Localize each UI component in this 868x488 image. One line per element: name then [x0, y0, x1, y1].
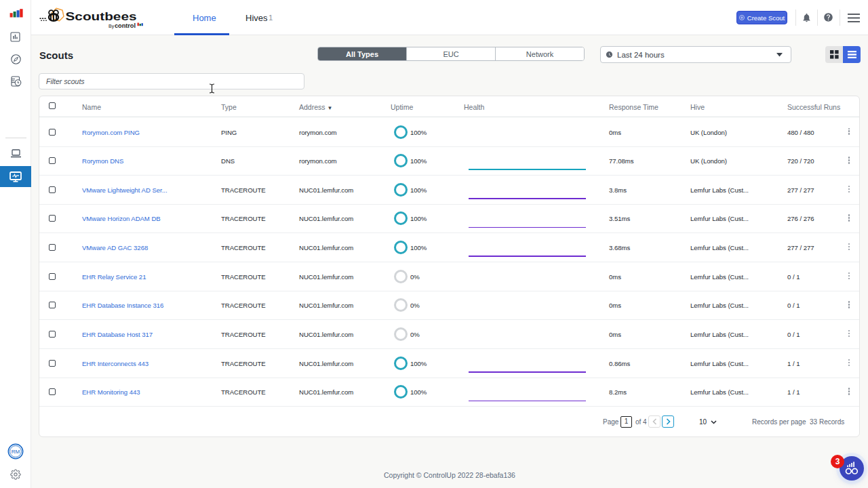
svg-text:RM: RM — [12, 449, 20, 455]
svg-text:Scoutbees: Scoutbees — [66, 10, 137, 22]
svg-text:control: control — [115, 22, 136, 29]
svg-text:By: By — [108, 24, 115, 29]
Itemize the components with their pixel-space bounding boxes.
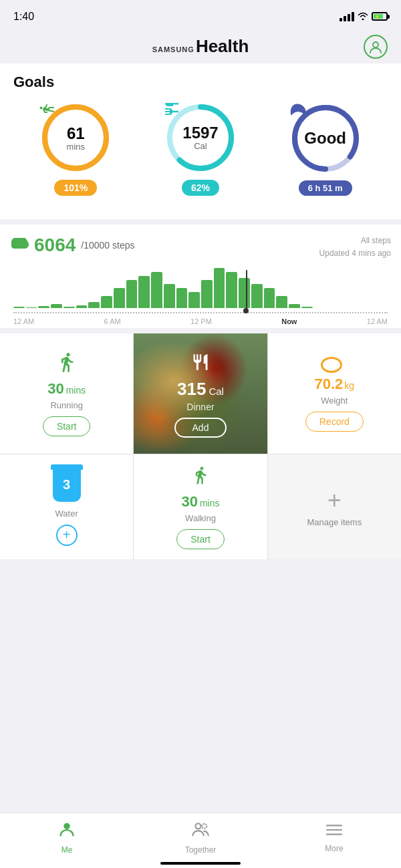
nav-me-label: Me bbox=[61, 845, 73, 855]
food-unit: Cal bbox=[194, 141, 207, 151]
chart-label-now: Now bbox=[281, 317, 297, 325]
nav-together-label: Together bbox=[185, 845, 217, 855]
goals-title: Goals bbox=[13, 74, 388, 91]
chart-label-12am-start: 12 AM bbox=[13, 317, 34, 325]
running-label: Running bbox=[50, 400, 82, 410]
wifi-icon bbox=[358, 11, 368, 22]
chart-bar bbox=[176, 288, 188, 308]
dinner-cal-value: 315 bbox=[177, 379, 206, 400]
chart-bar bbox=[214, 268, 225, 308]
chart-bar bbox=[276, 296, 287, 308]
nav-more-label: More bbox=[325, 844, 343, 853]
chart-bar bbox=[138, 276, 150, 308]
nav-together[interactable]: Together bbox=[134, 820, 267, 855]
activity-badge: 101% bbox=[54, 180, 97, 196]
svg-point-11 bbox=[195, 823, 200, 829]
walking-icon bbox=[190, 464, 211, 490]
walking-label: Walking bbox=[185, 513, 216, 523]
chart-bar bbox=[151, 272, 162, 308]
walking-cell[interactable]: 30 mins Walking Start bbox=[134, 454, 267, 559]
chart-bar bbox=[126, 280, 138, 308]
chart-bar bbox=[264, 288, 275, 308]
chart-bar bbox=[63, 307, 75, 308]
water-label: Water bbox=[55, 509, 78, 519]
steps-shoe-icon bbox=[10, 237, 29, 254]
nav-more-icon bbox=[325, 821, 344, 842]
running-start-button[interactable]: Start bbox=[43, 416, 91, 436]
chart-bar bbox=[251, 284, 263, 308]
sleep-circle: Good bbox=[289, 102, 362, 175]
nav-together-icon bbox=[191, 820, 210, 843]
water-cup-icon: 3 bbox=[53, 468, 81, 502]
signal-bars-icon bbox=[340, 12, 354, 21]
logo-health: Health bbox=[196, 36, 249, 57]
walking-start-button[interactable]: Start bbox=[176, 529, 225, 549]
water-add-button[interactable]: + bbox=[56, 525, 78, 546]
status-bar: 1:40 ⚡ bbox=[0, 0, 401, 29]
weight-value: 70.2 bbox=[315, 376, 344, 393]
dinner-cal-unit: Cal bbox=[209, 386, 224, 397]
chart-bar bbox=[226, 272, 237, 308]
manage-label: Manage items bbox=[307, 517, 362, 527]
nav-me-icon bbox=[57, 820, 76, 843]
goals-row: 61 mins 101% 1597 bbox=[13, 101, 388, 196]
status-time: 1:40 bbox=[13, 11, 34, 23]
food-badge: 62% bbox=[182, 180, 219, 196]
water-count: 3 bbox=[63, 477, 70, 492]
running-cell[interactable]: 30 mins Running Start bbox=[0, 333, 133, 454]
goal-sleep[interactable]: Good 6 h 51 m bbox=[289, 102, 362, 196]
home-indicator bbox=[160, 862, 241, 865]
svg-point-10 bbox=[63, 823, 70, 829]
chart-labels: 12 AM 6 AM 12 PM Now 12 AM bbox=[10, 315, 391, 325]
manage-items-cell[interactable]: + Manage items bbox=[268, 454, 401, 559]
sleep-badge: 6 h 51 m bbox=[299, 180, 352, 196]
chart-bar bbox=[76, 305, 88, 309]
profile-button[interactable] bbox=[364, 35, 388, 59]
steps-chart: 12 AM 6 AM 12 PM Now 12 AM bbox=[10, 268, 391, 321]
steps-count: 6064 bbox=[34, 235, 76, 256]
battery-icon: ⚡ bbox=[372, 12, 388, 21]
running-unit: mins bbox=[66, 385, 86, 396]
nav-me[interactable]: Me bbox=[0, 820, 134, 855]
goal-food[interactable]: 1597 Cal 62% bbox=[164, 101, 237, 196]
sleep-value: Good bbox=[304, 130, 346, 146]
logo-samsung: SAMSUNG bbox=[152, 45, 194, 53]
chart-bar bbox=[301, 307, 313, 308]
steps-card[interactable]: 6064 /10000 steps All steps Updated 4 mi… bbox=[0, 225, 401, 328]
walking-value: 30 bbox=[181, 493, 197, 511]
chart-label-12am-end: 12 AM bbox=[367, 317, 388, 325]
steps-info: All steps Updated 4 mins ago bbox=[319, 235, 391, 260]
chart-bar bbox=[201, 280, 213, 308]
running-icon bbox=[56, 351, 78, 378]
activity-circle: 61 mins bbox=[39, 101, 112, 174]
chart-bar bbox=[114, 288, 125, 308]
chart-bar bbox=[164, 284, 175, 308]
chart-bar bbox=[38, 306, 49, 309]
weight-cell[interactable]: 70.2 kg Weight Record bbox=[268, 333, 401, 454]
food-fork-icon bbox=[191, 353, 210, 376]
chart-bar bbox=[88, 302, 100, 309]
water-cell[interactable]: 3 Water + bbox=[0, 454, 133, 559]
svg-point-8 bbox=[323, 359, 340, 371]
app-header: SAMSUNG Health bbox=[0, 29, 401, 63]
dinner-cell[interactable]: 315 Cal Dinner Add bbox=[134, 333, 267, 454]
nav-more[interactable]: More bbox=[267, 821, 401, 853]
weight-record-button[interactable]: Record bbox=[305, 412, 364, 432]
weight-unit: kg bbox=[344, 380, 354, 391]
app-logo: SAMSUNG Health bbox=[152, 36, 249, 57]
food-value: 1597 bbox=[182, 125, 218, 141]
steps-chart-bars bbox=[10, 268, 391, 308]
bottom-nav: Me Together More bbox=[0, 813, 401, 868]
dinner-add-button[interactable]: Add bbox=[174, 418, 227, 438]
steps-all-label: All steps bbox=[319, 235, 391, 247]
goals-section: Goals 61 mins 101% bbox=[0, 63, 401, 219]
food-overlay: 315 Cal Dinner Add bbox=[168, 333, 234, 454]
steps-updated: Updated 4 mins ago bbox=[319, 247, 391, 260]
chart-bar bbox=[239, 278, 250, 309]
chart-bar bbox=[51, 304, 62, 308]
svg-point-0 bbox=[373, 42, 378, 47]
goal-activity[interactable]: 61 mins 101% bbox=[39, 101, 112, 196]
chart-bar bbox=[188, 292, 200, 308]
chart-bar bbox=[26, 307, 37, 308]
running-value: 30 bbox=[47, 380, 63, 398]
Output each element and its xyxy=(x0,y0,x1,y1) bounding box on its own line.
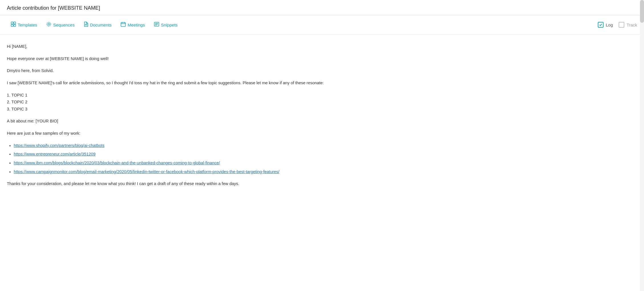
samples-intro: Here are just a few samples of my work: xyxy=(7,130,637,137)
toolbar-right: Log Track xyxy=(598,22,637,28)
email-container: Article contribution for [WEBSITE NAME] … xyxy=(0,0,644,201)
email-body: Hi [NAME], Hope everyone over at [WEBSIT… xyxy=(0,34,644,201)
toolbar-item-snippets[interactable]: Snippets xyxy=(150,19,181,30)
log-toggle[interactable]: Log xyxy=(598,22,613,28)
greeting: Hi [NAME], xyxy=(7,43,637,50)
list-item: https://www.campaignmonitor.com/blog/ema… xyxy=(14,168,637,175)
para3: I saw [WEBSITE NAME]'s call for article … xyxy=(7,79,637,87)
list-item: https://www.entrepreneur.com/article/351… xyxy=(14,151,637,158)
documents-icon xyxy=(84,22,88,28)
scrollbar-thumb[interactable] xyxy=(640,0,644,23)
templates-label: Templates xyxy=(18,22,37,27)
topic-3: 3. TOPIC 3 xyxy=(7,107,27,111)
toolbar-left: Templates Sequences xyxy=(7,19,598,30)
documents-label: Documents xyxy=(90,22,112,27)
meetings-label: Meetings xyxy=(127,22,145,27)
links-list: https://www.shopify.com/partners/blog/ai… xyxy=(14,142,637,175)
topics: 1. TOPIC 1 2. TOPIC 2 3. TOPIC 3 xyxy=(7,92,637,113)
email-title: Article contribution for [WEBSITE NAME] xyxy=(7,5,637,11)
toolbar-item-meetings[interactable]: Meetings xyxy=(117,19,149,30)
toolbar-item-templates[interactable]: Templates xyxy=(7,19,41,30)
closing: Thanks for your consideration, and pleas… xyxy=(7,180,637,187)
log-checkbox-icon xyxy=(598,22,604,28)
link-ibm[interactable]: https://www.ibm.com/blogs/blockchain/202… xyxy=(14,161,220,165)
link-shopify[interactable]: https://www.shopify.com/partners/blog/ai… xyxy=(14,143,104,148)
email-title-bar: Article contribution for [WEBSITE NAME] xyxy=(0,0,644,15)
para2: Dmytro here, from Solvid. xyxy=(7,67,637,74)
svg-point-5 xyxy=(47,22,51,26)
meetings-icon xyxy=(121,22,126,28)
topic-2: 2. TOPIC 2 xyxy=(7,100,27,104)
sequences-label: Sequences xyxy=(53,22,74,27)
svg-rect-8 xyxy=(121,22,125,26)
list-item: https://www.shopify.com/partners/blog/ai… xyxy=(14,142,637,149)
topic-1: 1. TOPIC 1 xyxy=(7,93,27,97)
templates-icon xyxy=(11,22,16,28)
toolbar: Templates Sequences xyxy=(0,15,644,34)
svg-point-4 xyxy=(48,23,50,25)
track-checkbox-icon xyxy=(619,22,624,28)
sequences-icon xyxy=(46,22,51,28)
toolbar-item-sequences[interactable]: Sequences xyxy=(42,19,78,30)
toolbar-item-documents[interactable]: Documents xyxy=(80,19,116,30)
link-entrepreneur[interactable]: https://www.entrepreneur.com/article/351… xyxy=(14,152,96,156)
track-toggle[interactable]: Track xyxy=(619,22,637,28)
svg-rect-1 xyxy=(14,22,16,24)
snippets-icon xyxy=(154,22,159,28)
svg-rect-3 xyxy=(14,24,16,26)
bio: A bit about me: [YOUR BIO] xyxy=(7,118,637,125)
para1: Hope everyone over at [WEBSITE NAME] is … xyxy=(7,55,637,62)
track-label: Track xyxy=(627,22,637,27)
scrollbar-track[interactable] xyxy=(640,0,644,291)
svg-rect-0 xyxy=(11,22,13,24)
link-campaignmonitor[interactable]: https://www.campaignmonitor.com/blog/ema… xyxy=(14,169,280,174)
log-label: Log xyxy=(606,22,613,27)
snippets-label: Snippets xyxy=(161,22,177,27)
svg-rect-2 xyxy=(11,24,13,26)
list-item: https://www.ibm.com/blogs/blockchain/202… xyxy=(14,159,637,167)
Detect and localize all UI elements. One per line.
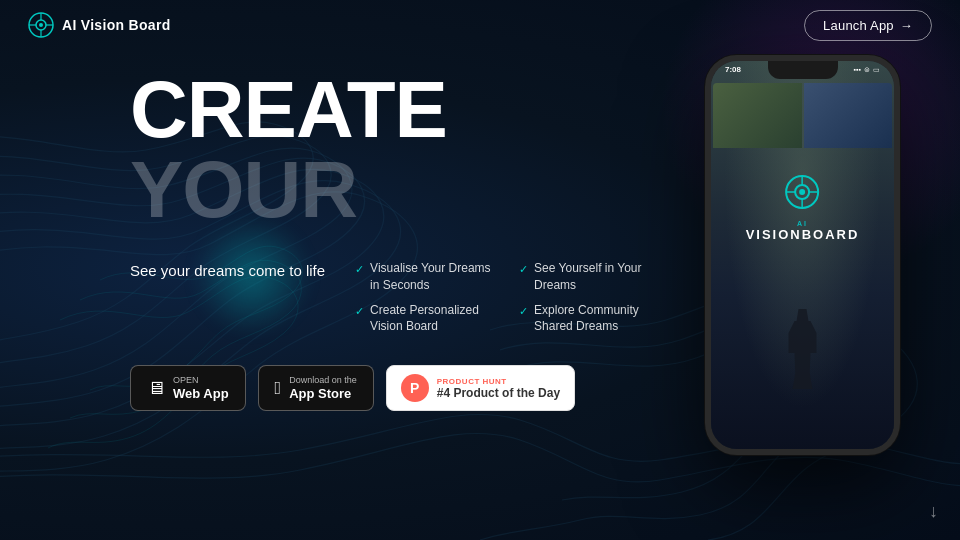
feature-text-3: See Yourself in Your Dreams <box>534 260 659 294</box>
feature-item-1: ✓ Visualise Your Dreams in Seconds <box>355 260 495 294</box>
web-app-label-main: Web App <box>173 387 229 400</box>
web-app-labels: OPEN Web App <box>173 376 229 400</box>
phone-tiles <box>711 83 894 148</box>
scroll-arrow: ↓ <box>929 501 938 521</box>
product-hunt-logo: P <box>401 374 429 402</box>
web-app-button[interactable]: 🖥 OPEN Web App <box>130 365 246 411</box>
app-store-button[interactable]:  Download on the App Store <box>258 365 374 411</box>
web-app-label-small: OPEN <box>173 376 229 385</box>
check-icon-3: ✓ <box>519 262 528 277</box>
feature-col-2: ✓ See Yourself in Your Dreams ✓ Explore … <box>519 260 659 335</box>
product-hunt-rank: #4 Product of the Day <box>437 386 560 400</box>
feature-text-2: Create Personalized Vision Board <box>370 302 495 336</box>
feature-item-3: ✓ See Yourself in Your Dreams <box>519 260 659 294</box>
check-icon-1: ✓ <box>355 262 364 277</box>
phone-time: 7:08 <box>725 65 741 74</box>
tagline-text: See your dreams come to life <box>130 260 325 283</box>
signal-icon: ▪▪▪ <box>854 66 861 74</box>
phone-status-icons: ▪▪▪ ⊜ ▭ <box>854 66 880 74</box>
app-store-label-small: Download on the <box>289 376 357 385</box>
feature-item-4: ✓ Explore Community Shared Dreams <box>519 302 659 336</box>
phone-screen: AI VISIONBOARD <box>711 61 894 449</box>
features-columns: ✓ Visualise Your Dreams in Seconds ✓ Cre… <box>355 260 659 335</box>
phone-mockup: AI VISIONBOARD 7:08 ▪▪▪ ⊜ ▭ <box>705 55 900 455</box>
apple-icon:  <box>275 379 282 397</box>
battery-icon: ▭ <box>873 66 880 74</box>
feature-item-2: ✓ Create Personalized Vision Board <box>355 302 495 336</box>
phone-app-name-small: AI <box>746 220 860 227</box>
phone-app-logo: AI VISIONBOARD <box>746 174 860 242</box>
app-store-labels: Download on the App Store <box>289 376 357 400</box>
svg-point-9 <box>799 189 805 195</box>
launch-app-button[interactable]: Launch App → <box>804 10 932 41</box>
logo-icon <box>28 12 54 38</box>
feature-col-1: ✓ Visualise Your Dreams in Seconds ✓ Cre… <box>355 260 495 335</box>
navbar: AI Vision Board Launch App → <box>0 0 960 50</box>
launch-app-label: Launch App <box>823 18 894 33</box>
monitor-icon: 🖥 <box>147 379 165 397</box>
feature-text-1: Visualise Your Dreams in Seconds <box>370 260 495 294</box>
phone-mockup-container: AI VISIONBOARD 7:08 ▪▪▪ ⊜ ▭ <box>705 55 900 455</box>
check-icon-4: ✓ <box>519 304 528 319</box>
product-hunt-label: PRODUCT HUNT <box>437 377 560 386</box>
feature-text-4: Explore Community Shared Dreams <box>534 302 659 336</box>
brand-name: AI Vision Board <box>62 17 170 33</box>
product-hunt-badge[interactable]: P PRODUCT HUNT #4 Product of the Day <box>386 365 575 411</box>
phone-logo-icon <box>784 174 820 210</box>
logo-area: AI Vision Board <box>28 12 170 38</box>
wifi-icon: ⊜ <box>864 66 870 74</box>
app-store-label-main: App Store <box>289 387 357 400</box>
product-hunt-labels: PRODUCT HUNT #4 Product of the Day <box>437 377 560 400</box>
phone-status-bar: 7:08 ▪▪▪ ⊜ ▭ <box>721 65 884 74</box>
phone-tile-2 <box>804 83 893 148</box>
launch-app-arrow: → <box>900 18 913 33</box>
phone-tile-1 <box>713 83 802 148</box>
scroll-indicator: ↓ <box>929 501 938 522</box>
phone-app-name-main: VISIONBOARD <box>746 227 860 242</box>
check-icon-2: ✓ <box>355 304 364 319</box>
svg-point-2 <box>39 23 43 27</box>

*DIRECTIONS FOR THIS TASK*
Select all lines in the listing above where the word "Explore" appears, and show them.

*EXERCISE SOLUTION*
feature-col-2: ✓ See Yourself in Your Dreams ✓ Explore … <box>519 260 659 335</box>
feature-item-4: ✓ Explore Community Shared Dreams <box>519 302 659 336</box>
feature-text-4: Explore Community Shared Dreams <box>534 302 659 336</box>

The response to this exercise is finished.